Introduction
FromThePage is a web platform specialized for crowdsourced transcription of historical documents. It enables efficient management of the process of converting handwritten manuscripts and printed materials into text data with the help of volunteers.
Adopted by libraries, museums, and archives worldwide—including the Library of Congress and the Smithsonian Institution—FromThePage has become a core tool for document digitization in Digital Humanities (DH).
Key Features of FromThePage
Crowdsourced Transcription
The defining feature of FromThePage is the ability to conduct large-scale transcription projects through crowdsourcing.
- Transcription Workflow: Staged workflow of transcription, review, and approval
- Rich Text Editor: Support for Markdown and Wiki markup
- Version Control: Complete edit history retention
- Volunteer Management: Contribution tracking, badge system
IIIF Support
FromThePage fully supports IIIF (International Image Interoperability Framework).

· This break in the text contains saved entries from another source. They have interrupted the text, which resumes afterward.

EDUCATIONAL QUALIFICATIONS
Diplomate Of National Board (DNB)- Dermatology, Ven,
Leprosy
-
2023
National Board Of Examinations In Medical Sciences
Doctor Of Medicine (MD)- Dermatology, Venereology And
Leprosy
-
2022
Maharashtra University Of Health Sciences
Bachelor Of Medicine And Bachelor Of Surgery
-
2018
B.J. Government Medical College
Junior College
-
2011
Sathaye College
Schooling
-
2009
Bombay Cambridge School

# Example IIIF manifest import
https://example.org/iiif/manifest/12345
- IIIF Manifest Import: Directly import images from external IIIF-compatible repositories
- Mirador Integration: Seamless integration with the Mirador IIIF image viewer
- IIIF Content Search API: Publish transcribed text via IIIF Search API
- IIIF Manifest Export: Output manifests containing transcribed text
Structured Data Input
Beyond simple transcription, FromThePage supports structured data entry.
| Feature | Description |
|---|---|
| Field-based Transcription | Collect structured data with custom forms |
| Metadata Entry | Record document metadata by field |
| Spreadsheet Transcription | Specialized for tabular data transcription |
| Markup Transcription | Transcription with TEI-XML and other markup |
OCR Integration
In addition to manual transcription, FromThePage includes OCR (Optical Character Recognition) integration.

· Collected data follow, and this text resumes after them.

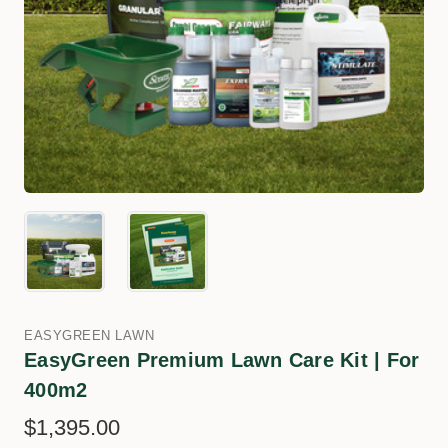
EASYGREEN LAWN
EasyGreen Premium Lawn Care Kit | For
400m2
$1,395.00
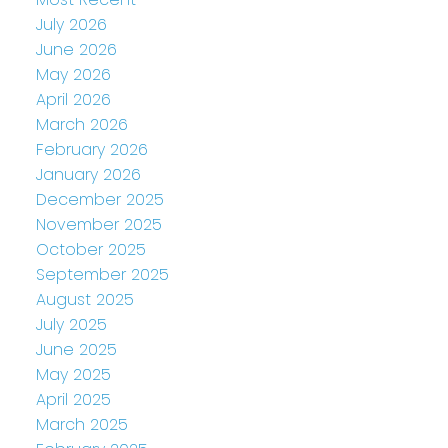
July 2026
June 2026
May 2026
April 2026
March 2026
February 2026
January 2026
December 2025
November 2025
October 2025
September 2025
August 2025
July 2025
June 2025
May 2025
April 2025
March 2025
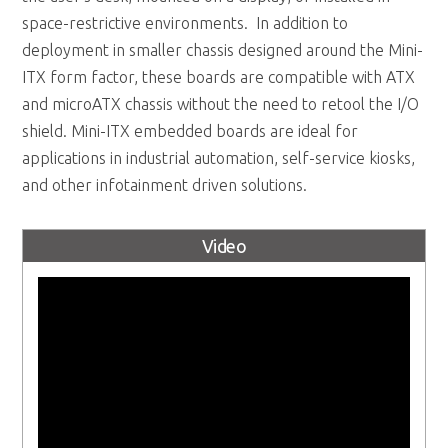
space-restrictive environments. In addition to
deployment in smaller chassis designed around the Mini-
ITX form factor, these boards are compatible with ATX
and microATX chassis without the need to retool the I/O
shield. Mini-ITX embedded boards are ideal for
applications in industrial automation, self-service kiosks,
and other infotainment driven solutions.
Video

- OCR Pre-processing: Use OCR output as initial text for transcription
- OCR Correction Workflow: Volunteers correct OCR results
- HTR Support: Integration with Handwritten Text Recognition
Adoption Examples
Library of Congress
The Library of Congress uses FromThePage for its By the People (formerly Transcribe) project, where volunteers transcribe tens of thousands of historical documents including presidential letters, Civil War records, and women’s suffrage movement documents.
Smithsonian Institution
The Smithsonian Transcription Center runs museum collection transcription projects powered by FromThePage. Natural history specimen labels, diaries, and field notes are among the materials being transcribed.
Other Institutions
- Huntington Library: Medieval manuscript transcription
- Texas State Library: Historical legal document transcription
- Various university libraries: Special collections digitization
Technical Features
Export Formats
Transcription results can be exported in various formats.

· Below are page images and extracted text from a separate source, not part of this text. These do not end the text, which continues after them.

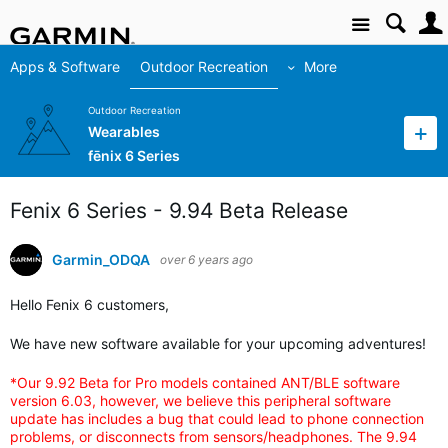
Site
Apps & Software
Outdoor Recreation
More
Outdoor Recreation
Wearables
fēnix 6 Series
Fenix 6 Series - 9.94 Beta Release
Garmin_ODQA
over 6 years ago
Hello Fenix 6 customers,
We have new software available for your upcoming adventures!
*Our 9.92 Beta for Pro models contained ANT/BLE software
version 6.03, however, we believe this peripheral software
update has includes a bug that could lead to phone connection
problems, or disconnects from sensors/headphones. The 9.94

- TEI-XML: Standard markup format for humanities texts
- Plain Text: Simple text output
- HTML: For web publishing
- CSV: Tabular output for structured data
- IIIF Manifest: For display in IIIF-compatible viewers
- ALTO XML: Text with page layout information
API
# FromThePage API usage example
curl -H "Accept: application/json" \
https://fromthepage.com/api/v1/collections
The RESTful API enables programmatic retrieval of transcription data.
Pricing Plans
FromThePage offers multiple plans, including a free tier.
| Plan | Features |
|---|---|
| Free | Basic transcription features, public projects |
| Institutional | Private projects, customization, support |
| Enterprise | Large-scale projects, SLA, dedicated environment |
For small-scale projects and individual research, the free plan provides sufficient functionality.
Conclusion
FromThePage is a powerful platform specialized for crowdsourced transcription of historical documents. With comprehensive IIIF integration, structured data input, OCR integration, and diverse export formats, it provides all the features needed for DH research.
As demonstrated by its adoption at major libraries and museums worldwide, it is a reliable tool capable of managing large-scale transcription projects. With a free plan available, we recommend starting with a small-scale project to experience its capabilities.